Era un'ingiustizia a cui abbiamo messo fine nel 2015, con una legge che ripristinava regole per i datori di lavoro e che voi oggi, con questo provvedimento, siete tornati a limitare nella portata e nell'efficacia.
In Commissione siamo riusciti a far approvare alcuni emendamenti che riducono, almeno in parte, gli effetti negativi di questa disposizione, ma questo capitolo non doveva essere riaperto.
Era un capitolo chiuso, un diritto che avevamo ottenuto e che non aveva alcuna necessità di essere riaperto in questo modo, perché ridurre i tempi e i sistemi di controllo da parte degli ispettorati del lavoro diventa il modo più naturale per sfruttare, per esporre lavoratori e lavoratrici e renderli più deboli e più indifesi, soprattutto quelli più fragili. Diventa il modo per allontanare dal lavoro un lavoratore o una lavoratrice senza alcun riconoscimento di indennità, perché la nascita di un figlio, una malattia o un infortunio diventano un modo subdolo per allontanare e licenziare indiscriminatamente una persona.
Avete ripristinato, pezzo dopo pezzo, una delle piaghe più sommerse e invisibili del mercato del lavoro in Italia. Si tratta di una clausola nascosta, che prima del 2016 colpiva due milioni di lavoratrici e di lavoratori e che nell'80 per cento dei casi restava un reato taciuto e, quindi, impunito.
Insomma, in questo collegato Lavoro avete sferrato un ennesimo attacco ai diritti delle lavoratrici e dei lavoratori, ma anche alle imprese sane, quelle che vogliono che la regolazione dei rapporti con i propri dipendenti e con i lavoratori sia fatta in modo trasparente, nella certezza del diritto e non dell'arbitrio. Si tratta di un passo indietro e un passo ingiustificato.

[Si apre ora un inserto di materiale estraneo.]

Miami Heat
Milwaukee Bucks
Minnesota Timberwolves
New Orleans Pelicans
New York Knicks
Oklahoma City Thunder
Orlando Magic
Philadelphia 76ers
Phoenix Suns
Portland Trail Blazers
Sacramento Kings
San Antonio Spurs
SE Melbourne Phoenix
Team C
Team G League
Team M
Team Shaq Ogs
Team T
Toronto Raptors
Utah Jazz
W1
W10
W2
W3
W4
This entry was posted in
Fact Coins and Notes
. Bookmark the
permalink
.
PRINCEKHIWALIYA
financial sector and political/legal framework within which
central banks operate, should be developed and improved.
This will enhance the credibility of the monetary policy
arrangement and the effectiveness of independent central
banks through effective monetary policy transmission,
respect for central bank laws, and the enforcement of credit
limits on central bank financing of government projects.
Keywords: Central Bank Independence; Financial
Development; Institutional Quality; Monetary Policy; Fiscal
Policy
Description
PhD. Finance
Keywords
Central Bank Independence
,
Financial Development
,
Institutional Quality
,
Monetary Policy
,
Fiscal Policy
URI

Del resto, lo abbiamo detto, questa misura colpisce lavoratori e lavoratrici, ma soprattutto lavoratrici. Come sappiamo bene, alla donna italiana, anche se madre e cristiana che lavora e che Meloni aveva promesso di difendere, viene limitato un altro diritto. Questa è la cifra che ha caratterizzato l'azione del vostro Governo. Lo abbiamo visto in quest'Aula, con una battaglia che ha visto riproporre, ancora una volta, un diritto sacrosanto, quello di una retribuzione giusta e dignitosa. Non solo avete voltato, ancora una volta, le spalle a milioni di lavoratori poveri, bocciando la proposta sul salario minimo, ma questo si va a sommare a una serie di misure sul lavoro che abbiamo visto in questi due anni di Governo: il peggioramento delle condizioni di accesso alla pensione - altro che la cancellazione della legge Fornero -, la liberalizzazione dei contratti a termine e, qui, del lavoro per somministrazione. Si tratta di misure pasticciate e del tutto insufficienti sul fronte della sicurezza sul lavoro, ne parleremo anche dopo.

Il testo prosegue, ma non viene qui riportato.